Language itself provides a rough analogy to the declaring
code’s organizational feature, for language itself divides
into sets of concepts a world that in certain respects other
languages might have divided differently. The developers
of Java, for example, decided to place a method called “draw
image” inside of a class called “graphics.”
Not a bad description for an 82-year-old Supreme Court Justice (kudos to his clerks and the various parties and amici that briefed this). One of the big debates in the lead up to the case, and at oral arguments, was what "analogy" best represented what an API was. You can see above Breyer mention the Dewey Decimal System, which is a pretty good analogy. Then he includes another:
Consider a comprehensive, albeit farfetched, analogy
that illustrates how the API is actually used by a programmer. Imagine that you can, via certain keystrokes, instruct
a robot to move to a particular file cabinet, to open a certain
drawer, and to pick out a specific recipe. With the proper recipe in hand, the robot then moves to your kitchen and
gives it to a cook to prepare the dish. This example mirrors
the API’s task-related organizational system. Through
your simple command, the robot locates the right recipe and
hands it off to the cook. In the same way, typing in a
method call prompts the API to locate the correct implementing code and hand it off to your computer. And importantly, to select the dish that you want for your meal,
you do not need to know the recipe’s contents, just as a programmer using an API does not need to learn the implementing code. In both situations, learning the simple command is enough.
Of course, reading this you might hope that Breyer is about to go all the way to the point that he should and say that APIs, as systems and methods, are clearly not covered by copyright under 102(b). But, unfortunately, he does not. The majority opinion goes for the 2nd best option, just saying that this is fair use. But there are still some fascinating tidbits on the way there. Incredibly, Breyer quotes Thomas Macaulay's amazing speech on copyright in 1841 that we've quoted on Techdirt many times before. I wasn't expecting to see it here, however. But here is Breyer explaining how copyright is a "tax":
Macaulay once said that the principle of copyright is a
“tax on readers for the purpose of giving a bounty to writers.” T. Macaulay, Speeches on Copyright 25 (E. Miller ed.
1913).
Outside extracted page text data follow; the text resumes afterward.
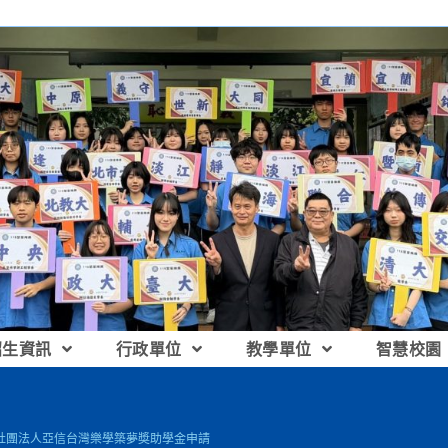
招生資訊
行政單位
教學單位
智慧校園
] 社團法人亞信台灣樂學築夢奬助學金申請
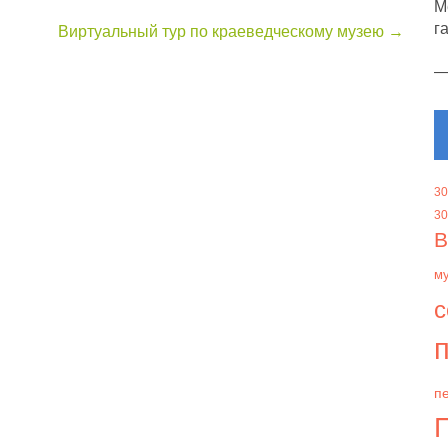
М
г
Виртуальный тур по краеведческому музею
→
30
30
В
м
с
п
пе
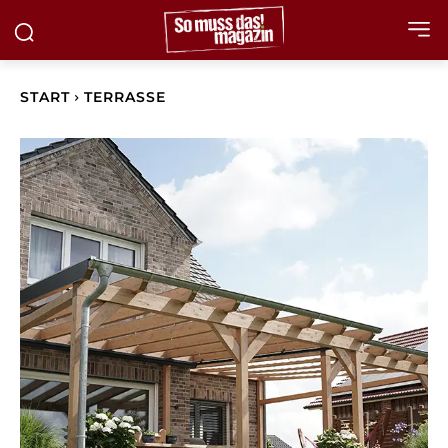
START
TERRASSE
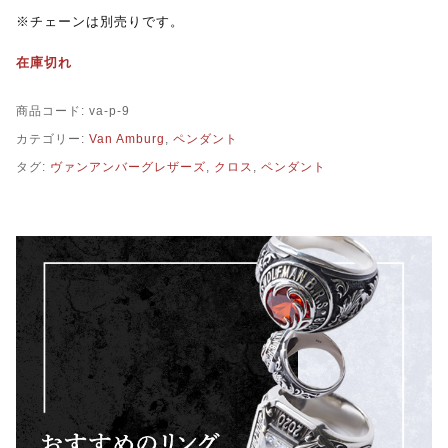
※チェーンは別売りです。
在庫切れ
商品コード:
va-p-9
カテゴリー:
Van Amburg
,
ペンダント
タグ:
ヴァンアンバーグレザーズ
,
クロス
,
ペンダント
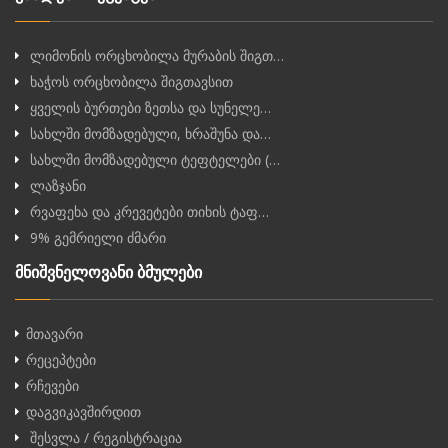
ლიმონის ორცხობილა მურაბის შიგთ…
ხაჭოს ორცხობილა შიგთავსით
ყველის ბურთები ზეთსა და სუნელე…
სახლში მომზადებული, ხრაშუნა და…
სახლში მომზადებული ტეფტელები (…
ლაზჯანი
რვაფეხა და კრევეტები თიხის ტაფ…
9% გემრიელი ძმარი
მნიშვნელოვანი ბმულები
მთავარი
რეცეპტები
რჩევები
დაგვიკავშირდით
შესვლა / რეგისტრაცია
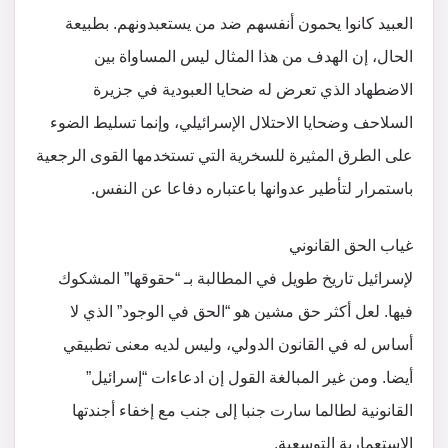
العبيد كانوا يحمون أنفسهم ضد من يستعبدونهم. بطبيعة
الحال، إن الهدف من هذا المثال ليس المساواة بين
الاضطهاد الذي تعرض له ضحايا العبودية في جزيرة
السلاحف وضحايا الاحتلال الإسرائيلي، وإنما تسليط الضوء
على الطرق المثيرة للسخرية التي تستخدمها القوى الرجعية
باستمرار لتأطير عدوانها باعتباره دفاعا عن النفس.
غياب الحق القانوني
لإسرائيل تاريخ طويل في المطالبة بـ “حقوقها” المشكوك
فيها. لعل أكثر حق مشين هو “الحق في الوجود” الذي لا
أساس له في القانون الدولي، وليس لديه معنى تطبيقي
أيضا. ومن غير المبالغة القول إن ادعاءات “إسرائيل”
القانونية لطالما سارت جنبا إلى جنب مع إخفاء أجندتها
الاستعمارية التوسعية.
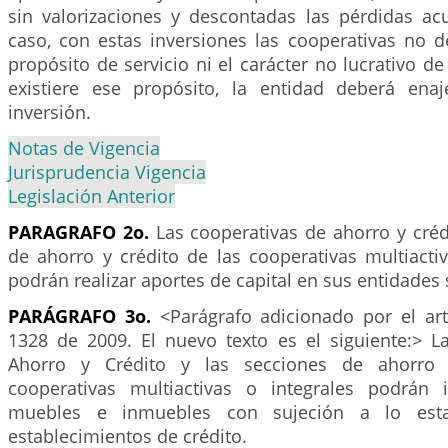
sin valorizaciones y descontadas las pérdidas a
caso, con estas inversiones las cooperativas no d
propósito de servicio ni el carácter no lucrativo de
existiere ese propósito, la entidad deberá enaj
inversión.
Notas de Vigencia
Jurisprudencia Vigencia
Legislación Anterior
PARAGRAFO 2o.
Las cooperativas de ahorro y créd
de ahorro y crédito de las cooperativas multiacti
podrán realizar aportes de capital en sus entidades 
PARÁGRAFO 3o.
<Parágrafo adicionado por el ar
1328 de 2009. El nuevo texto es el siguiente:> L
Ahorro y Crédito y las secciones de ahorro 
cooperativas multiactivas o integrales podrán 
muebles e inmuebles con sujeción a lo esta
establecimientos de crédito.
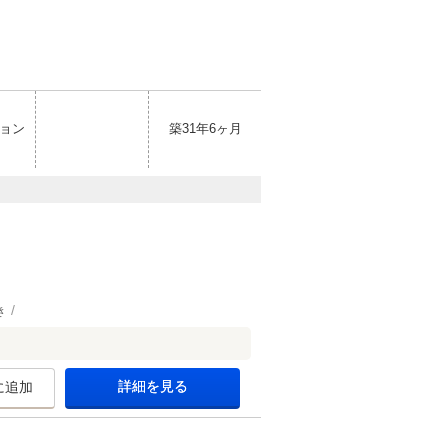
ョン
築31年6ヶ月
き
詳細を見る
に追加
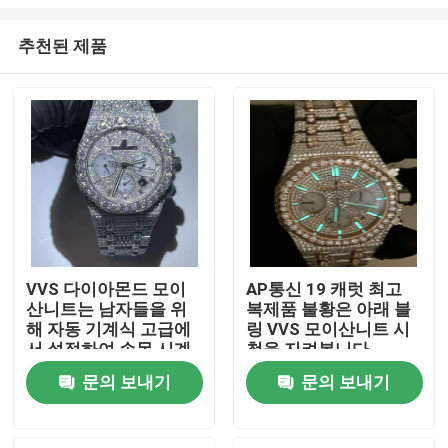
추천된 제품
VVS 다이아몬드 모이
AP통신 19 캐럿 최고
산니트는 남자들을 위
복제품 불황은 아래 블
집
해 자동 기계식 고급에
링 VVS 모이산니트 시
서 설정하여 손목 시계
청을 지켜봅니다
의 바늘 바깥쪽에 얼렸
제품
문의 보내기
문의 보내기
습니다
우리에 대하여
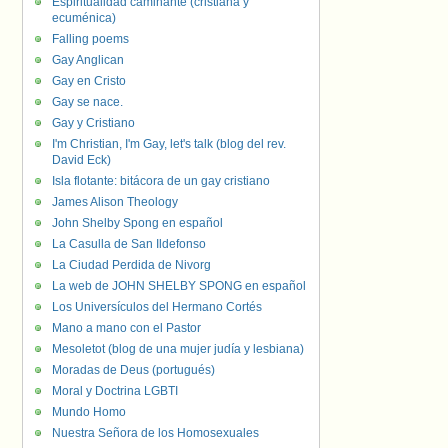
Espiritualidad caminante (cristiana y
ecuménica)
Falling poems
Gay Anglican
Gay en Cristo
Gay se nace.
Gay y Cristiano
I'm Christian, I'm Gay, let's talk (blog del rev.
David Eck)
Isla flotante: bitácora de un gay cristiano
James Alison Theology
John Shelby Spong en español
La Casulla de San Ildefonso
La Ciudad Perdida de Nivorg
La web de JOHN SHELBY SPONG en español
Los Universículos del Hermano Cortés
Mano a mano con el Pastor
Mesoletot (blog de una mujer judía y lesbiana)
Moradas de Deus (portugués)
Moral y Doctrina LGBTI
Mundo Homo
Nuestra Señora de los Homosexuales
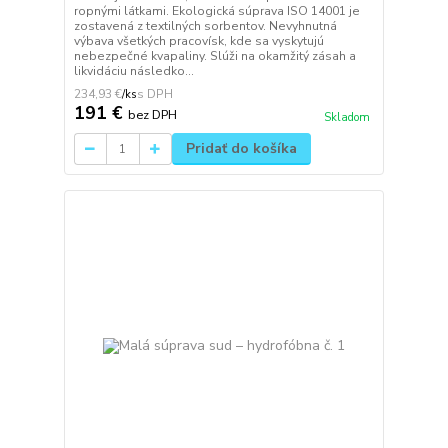
ropnými látkami. Ekologická súprava ISO 14001 je
zostavená z textilných sorbentov. Nevyhnutná
výbava všetkých pracovísk, kde sa vyskytujú
nebezpečné kvapaliny. Slúži na okamžitý zásah a
likvidáciu následko...
234,93 €
/
ks
191 €
bez DPH
Skladom
Pridať do košíka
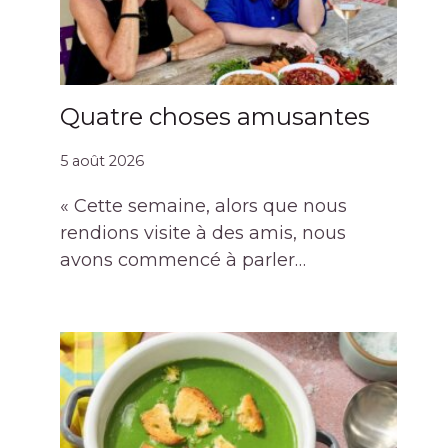
Quatre choses amusantes
5 août 2026
« Cette semaine, alors que nous
rendions visite à des amis, nous
avons commencé à parler…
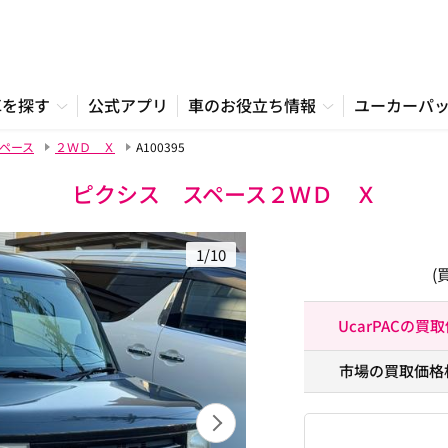
車を探す
公式アプリ
車のお役立ち情報
ユーカーパ
ペース
２ＷＤ Ｘ
A100395
ピクシス スペース２ＷＤ Ｘ
1/10
(
UcarPACの買
市場の買取価格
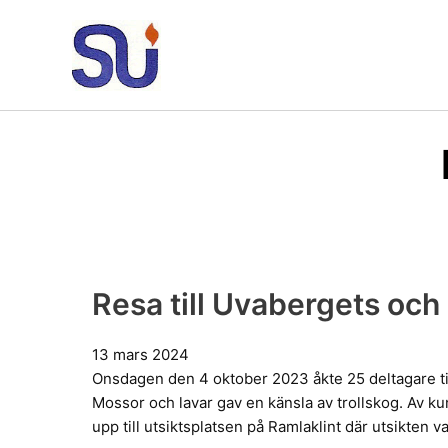
Hoppa
till
innehåll
Resa till Uvabergets och
13 mars 2024
Onsdagen den 4 oktober 2023 åkte 25 deltagare ti
Mossor och lavar gav en känsla av trollskog. Av ku
upp till utsiktsplatsen på Ramlaklint där utsikten 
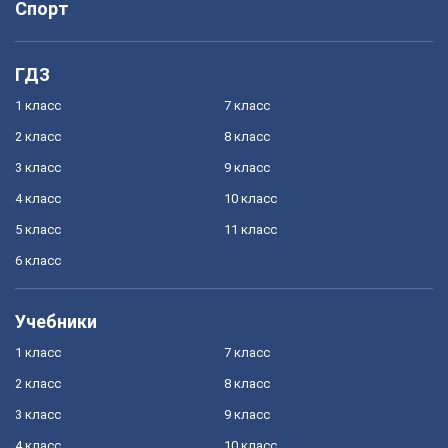
Спорт
ГДЗ
1 класс
7 класс
2 класс
8 класс
3 класс
9 класс
4 класс
10 класс
5 класс
11 класс
6 класс
Учебники
1 класс
7 класс
2 класс
8 класс
3 класс
9 класс
4 класс
10 класс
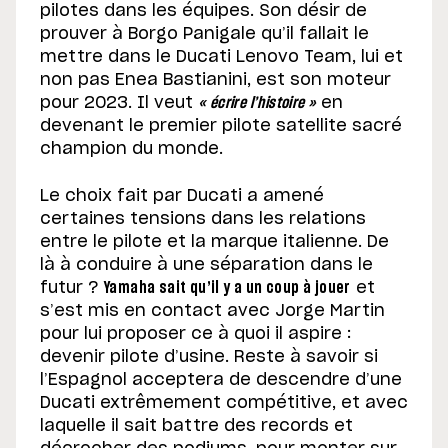
pilotes dans les équipes. Son désir de
prouver à Borgo Panigale qu’il fallait le
mettre dans le Ducati Lenovo Team, lui et
non pas Enea Bastianini, est son moteur
pour 2023. Il veut
« écrire l’histoire »
en
devenant le premier pilote satellite sacré
champion du monde.
Le choix fait par Ducati a amené
certaines tensions dans les relations
entre le pilote et la marque italienne. De
là à conduire à une séparation dans le
futur ?
Yamaha sait qu’il y a un coup à jouer
et
s’est mis en contact avec Jorge Martin
pour lui proposer ce à quoi il aspire :
devenir pilote d’usine. Reste à savoir si
l’Espagnol acceptera de descendre d’une
Ducati extrêmement compétitive, et avec
laquelle il sait battre des records et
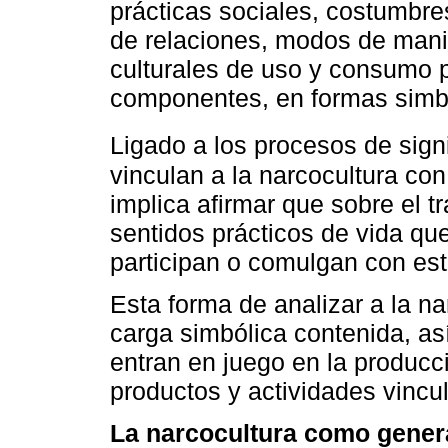
prácticas sociales, costumbres
de relaciones, modos de manif
culturales de uso y consumo pa
componentes, en formas simból
Ligado a los procesos de sign
vinculan a la narcocultura con
implica afirmar que sobre el t
sentidos prácticos de vida que
participan o comulgan con este
Esta forma de analizar a la na
carga simbólica contenida, as
entran en juego en la producc
productos y actividades vincul
La narcocultura como genera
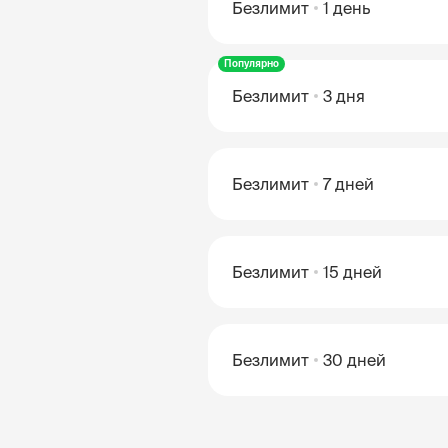
Безлимит
1 день
Популярно
Безлимит
3 дня
Безлимит
7 дней
Безлимит
15 дней
Безлимит
30 дней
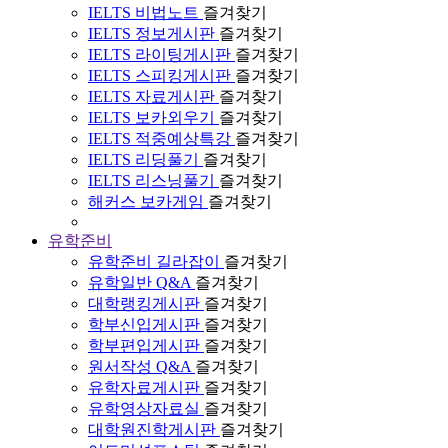
IELTS 비법노트
즐겨찾기
IELTS 정보게시판
즐겨찾기
IELTS 라이팅게시판
즐겨찾기
IELTS 스피킹게시판
즐겨찾기
IELTS 자료게시판
즐겨찾기
IELTS 보카외우기
즐겨찾기
IELTS 적중예상특강
즐겨찾기
IELTS 리딩풀기
즐겨찾기
IELTS 리스닝풀기
즐겨찾기
해커스 보카게임
즐겨찾기
유학준비
유학준비 길라잡이
즐겨찾기
유학일반 Q&A
즐겨찾기
대학랭킹게시판
즐겨찾기
학부신입게시판
즐겨찾기
학부편입게시판
즐겨찾기
원서작성 Q&A
즐겨찾기
유학자료게시판
즐겨찾기
유학영상자료실
즐겨찾기
대학원진학게시판
즐겨찾기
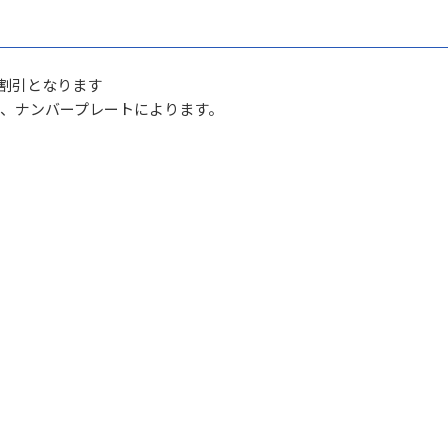
1割引となります
は、ナンバープレートによります。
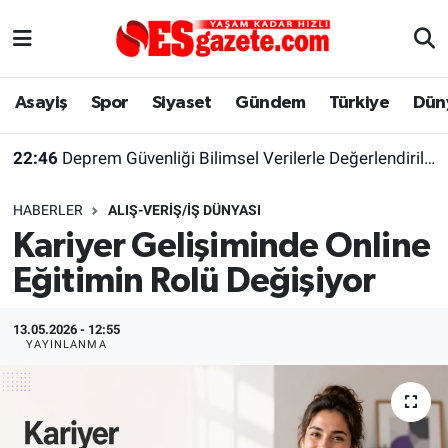
Asayiş
Yaşam
Eskişehir Nöbetçi Eczaneler
Asayiş
Spor
Siyaset
Gündem
Türkiye
Dün
Spor
Afyonkarahisar
Eskişehir Hava Durumu
22:46
Deprem Güvenliği Bilimsel Verilerle Değerlendirilmeli
Siyaset
Eğitim
Eskişehir Trafik Yoğunluk Haritası
HABERLER
ALIŞ-VERIŞ/İŞ DÜNYASI
Gündem
Eskişehirspor Arşivi
Süper Lig Puan Durumu ve Fikstür
Kariyer Gelişiminde Online
Eğitimin Rolü Değişiyor
Türkiye
Eskişehir Arşivi
Tüm Manşetler
Dünya
Röportaj
Son Dakika Haberleri
13.05.2026 - 12:55
YAYINLANMA
Sağlık
Ekonomi
Haber Arşivi
Alış-Veriş/İş dünyası
Kültür Sanat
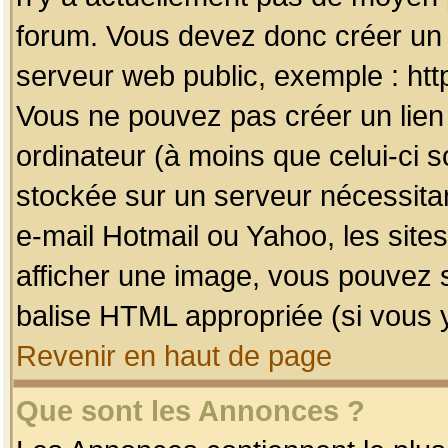
forum. Vous devez donc créer un 
serveur web public, exemple : htt
Vous ne pouvez pas créer un lien
ordinateur (à moins que celui-ci s
stockée sur un serveur nécessitan
e-mail Hotmail ou Yahoo, les site
afficher une image, vous pouvez so
balise HTML appropriée (si vous y
Revenir en haut de page
Que sont les Annonces ?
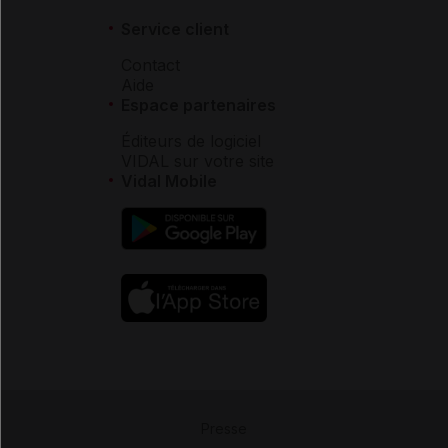
Service client
Contact
Aide
Espace partenaires
Éditeurs de logiciel
VIDAL sur votre site
Vidal Mobile
Presse
-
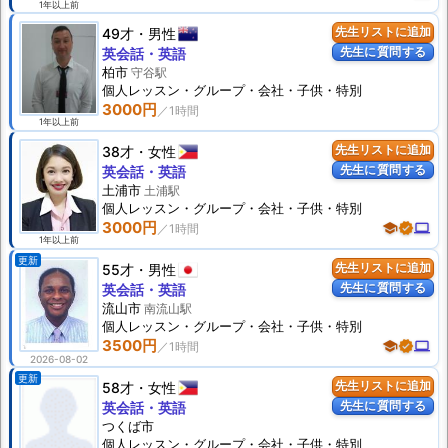
1年以上前
49才
男性
先生リストに追加
先生に質問する
英会話・英語
柏市
守谷駅
個人
レッスン
・グループ・会社・子供・特別
3000円
1年以上前
38才
女性
先生リストに追加
先生に質問する
英会話・英語
土浦市
土浦駅
個人
レッスン
・グループ・会社・子供・特別
3000円
school
verified
computer
1年以上前
更新
55才
男性
先生リストに追加
先生に質問する
英会話・英語
流山市
南流山駅
個人
レッスン
・グループ・会社・子供・特別
3500円
school
verified
computer
2026-08-02
更新
58才
女性
先生リストに追加
先生に質問する
英会話・英語
つくば市
個人
レッスン
・グループ・会社・子供・特別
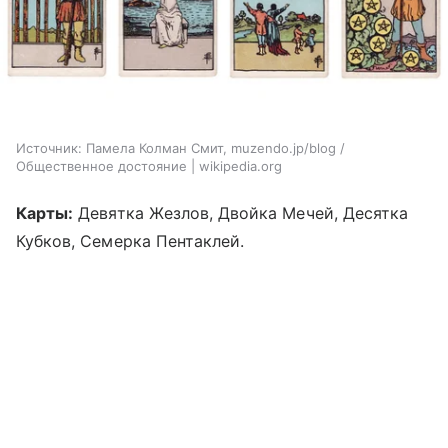
Источник:
Памела Колман Смит, muzendo.jp/blog /
Общественное достояние | wikipedia.org
Карты:
Девятка Жезлов, Двойка Мечей, Десятка
Кубков, Семерка Пентаклей.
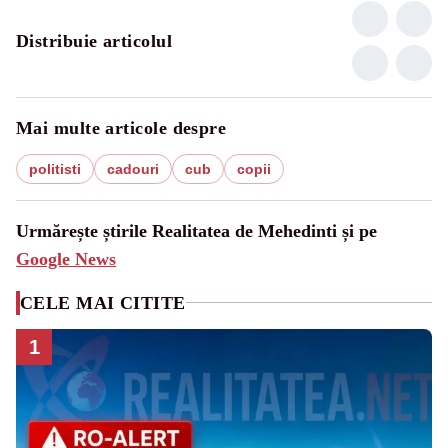
Distribuie articolul
Mai multe articole despre
politisti
cadouri
cub
copii
Urmărește știrile Realitatea de Mehedinti și pe
Google News
CELE MAI CITITE
1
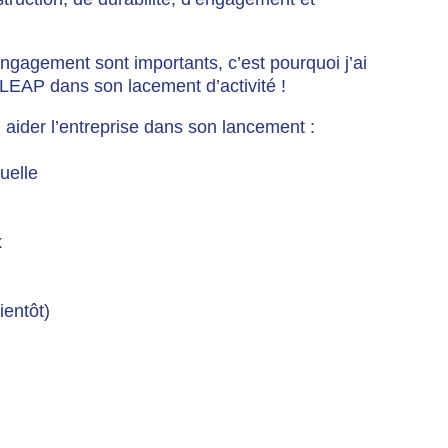
…
engagement sont importants, c’est pourquoi j’ai
EAP dans son lacement d’activité !
 aider l’entreprise dans son lancement :
suelle
x
ientôt)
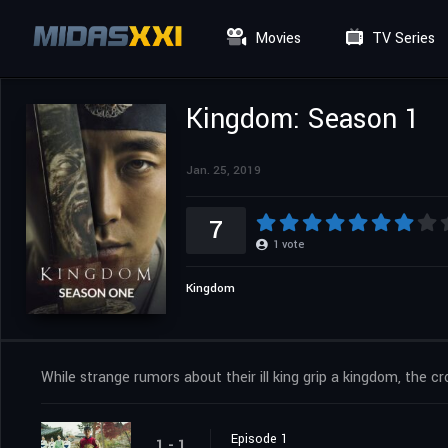
Movies
TV Series
Kingdom: Season 1
Jan. 25, 2019
7
1
vote
Kingdom
While strange rumors about their ill king grip a kingdom, the 
Episode 1
1 - 1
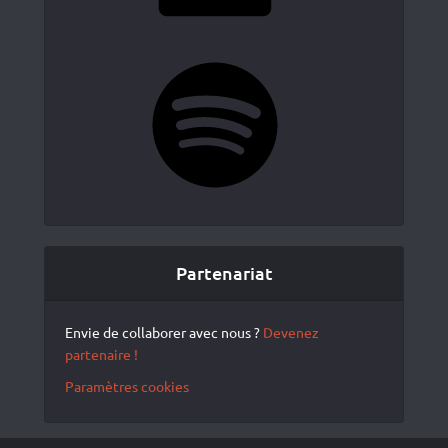
Spotify
Partenariat
Envie de collaborer avec nous ?
Devenez
partenaire !
Paramètres cookies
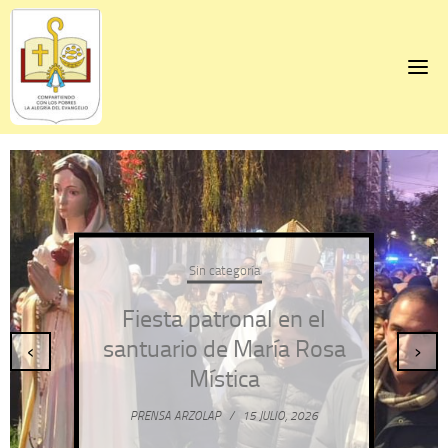
Skip
to
content
Sin categoría
Fiesta patronal en el
santuario de María Rosa
‹
›
Mística
PRENSA ARZOLAP
/
15 JULIO, 2026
Congress, weighing advantages and disadvantages,
will determine the more specific nature of the tax, its
boundaries and conditions, the existence of exceptions and
exemptions, all by exercising its own constitutional power
to write a copyright statute.
And then he notes that Congress has put limits on copyright, including the limits on what is subject to copyright (Section 102), and then other limitations found throughout the Copyright Act, including fair use (Section 107). Breyer then notes that even though Google asked the Court to say APIs are not covered by copyright, since they can answer the fair use question and dispose of the issue, the court will just assume that APIs are subject to copyright for the sake of exploring fair use, and leave the actual question of copyright and APIs to another day (groan).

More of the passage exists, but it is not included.